TransWikia.com

Does using user-specific accumulative variables causes data leakage?

Data Science Asked by Corel on November 7, 2020

Let’s say I have a scenario in which my observational unit is a bill that was issued after a certain service was given and my goal is to predict if this bill is going to be paid or not. I have users in the system so I include user-variables like number of unpaid bills the user has, user’s time in the service system (seniority) etc. I train on month 1 and test on month 2 (bills that were created in those months, respectively).

In the testing month I will have user-variable’s count increased, so e.g. if during training user_1 had 100 days time in my system, of course that if there is a bill associated with him in the test month – his count of days will be higher.

Is this accumulative nature of such variables is considered a data leakage between train and test sets (because part of the information that was used in training is being used, in a sense, in testing)?

2 Answers

If the data is available at prediction time, then it is not data leakeage.

In your specific example, historical user data should be used at prediction time to build a better model.

You do have to decide on how to do the train/test split. You can split by user, by time, or combination.
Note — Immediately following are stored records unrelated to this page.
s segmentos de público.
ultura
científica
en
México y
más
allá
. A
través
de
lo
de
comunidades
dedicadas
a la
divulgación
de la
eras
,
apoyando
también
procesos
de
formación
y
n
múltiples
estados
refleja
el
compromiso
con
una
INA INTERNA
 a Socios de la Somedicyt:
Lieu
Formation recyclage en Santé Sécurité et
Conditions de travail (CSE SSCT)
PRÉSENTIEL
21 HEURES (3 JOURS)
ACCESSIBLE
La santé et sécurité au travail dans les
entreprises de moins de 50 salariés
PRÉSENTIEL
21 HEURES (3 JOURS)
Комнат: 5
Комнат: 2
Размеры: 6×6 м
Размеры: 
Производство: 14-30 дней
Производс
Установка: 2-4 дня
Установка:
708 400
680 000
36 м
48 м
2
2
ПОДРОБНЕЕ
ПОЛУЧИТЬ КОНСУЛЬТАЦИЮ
Answered by Brian Spiering on November 7, 2020

yes it is clear data leakage, actually it's a tricky one that many DS's are missing.

The count feature logic you were referring to, for each row (regardless of which dataset it belongs to) should be based only on rows that are "older" than the current one you calculate the count for. It makes your experimentation and feature engineering more complex but that's the only way to really reflect the data that you had (or will have) in reality.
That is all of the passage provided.